Jun 13, 2014 Walt Wojciechowski

Employment levels rise in tandem with credit card use

Although the U.S. population has risen steadily over the past six years, the fact that employment rates have increased in conjunction with that statistic could mean that the economy is on a path toward recovery. Consumer credit card debt has also grown substantially, primarily to pay automotive expenses and costs related to receiving higher education, Reuters reported. It's evident that job security coincides well with spending confidence.

Not as cautious

The source referenced statistics released by the U.S. Federal Reserve, which discovered that American citizens' credit spending rose in April by $26.85 billion.
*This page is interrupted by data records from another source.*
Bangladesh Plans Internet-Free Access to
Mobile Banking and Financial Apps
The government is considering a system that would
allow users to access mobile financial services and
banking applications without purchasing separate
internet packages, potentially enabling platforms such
This activity brought the total amount of consumer debt to $3.18 trillion, growing at an annual rate of 10.2 percent. Financial analysts acknowledged that student loans and automobile payments consisted of the bulk of April's investment, clocking in at around $18 billion and rising at a yearly rate of 8.2 percent.
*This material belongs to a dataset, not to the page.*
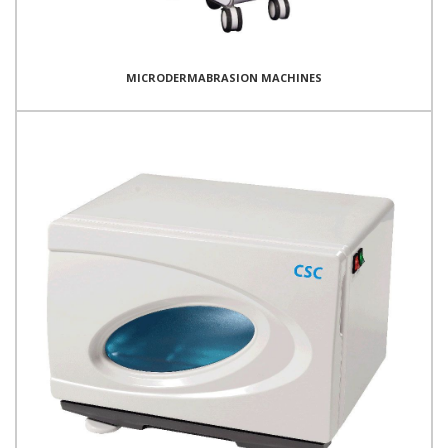
MICRODERMABRASION MACHINES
Students may be struggling
Some economists have asserted that this activity is a cause for celebration, noting that consumer spending accounts for more than two-thirds of the U.S. market. However, Personal Finance Hub surmised that not all of this debt is a result of credit card usage, which has been rising 2.2 percent on a yearly basis. Many young people recognize that obtaining a higher education is necessary for succeeding in the future.
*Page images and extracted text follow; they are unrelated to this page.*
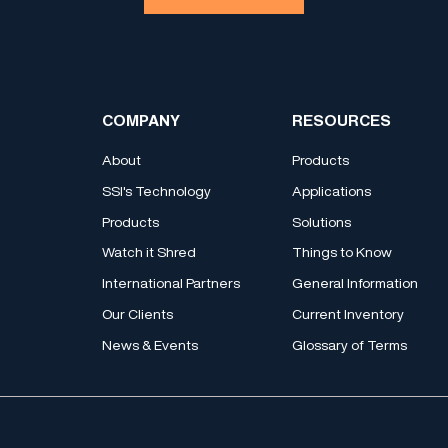
COMPANY
RESOURCES
About
Products
SSI's Technology
Applications
Products
Solutions
Watch it Shred
Things to Know
International Partners
General Information
Our Clients
Current Inventory
News & Events
Glossary of Terms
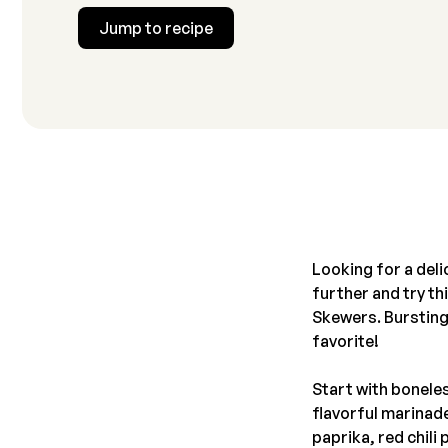
Jump to recipe
Looking for a deli
further and try t
Skewers. Bursting 
favorite!
Start with boneles
flavorful marinade
paprika, red chil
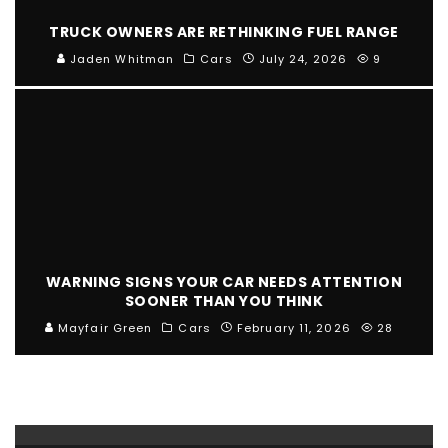
TRUCK OWNERS ARE RETHINKING FUEL RANGE
Jaden Whitman
Cars
July 24, 2026
9
WARNING SIGNS YOUR CAR NEEDS ATTENTION
SOONER THAN YOU THINK
Mayfair Green
Cars
February 11, 2026
28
Since the summer of 2009, tuition rates have expanded significantly. This has made it difficult for a fair amount of graduates to obtain assets that accumulate worth over long periods of time. In other words, it could be asserted that many people leaving high school are getting themselves into debt because they believe it's a necessity, not because they want to.

Employment levels rising
On the positive side, Commercial Property Executive cited the Bureau of Labor Statistics' findings as a positive sign that the economy continues to improve, with the number of employed U.S. citizens stood at an all-time high in May. Although the percentage of those "critical" to the workforce - people aged 24-to-54 - dipped down, slightly, it's still much greater when compared to previous decades, such as the mid-1960s.

Last month, professional and business services, as well as health care and social assistance, each added 55,000 jobs. One of the largest gains was witnessed in supply chain employment, with open positions rising by 16,000, nearly doubling the monthly average for 2013 in the sector. The latter statistic is quite encouraging, primarily because demand for transportation and warehouse personnel generally means that retailers are witnessing increased in-store and e-commerce activity.

Commercial Property Executive noted that Wall Street investors reacted well to the BLS' June 6 report, with the Down Jones Industrial Averaging gaining 88.2 points. Standard and Poor's 500 and the Nasdaq also rose by 0.5 percent and 0.6 percent, respectively.

Even in regard to the state of higher education, greater enrollment rates means that more skilled workers will enter the economy over the coming years, increasing the amount of people possessing acumen in high-demand industries such as Internet technology.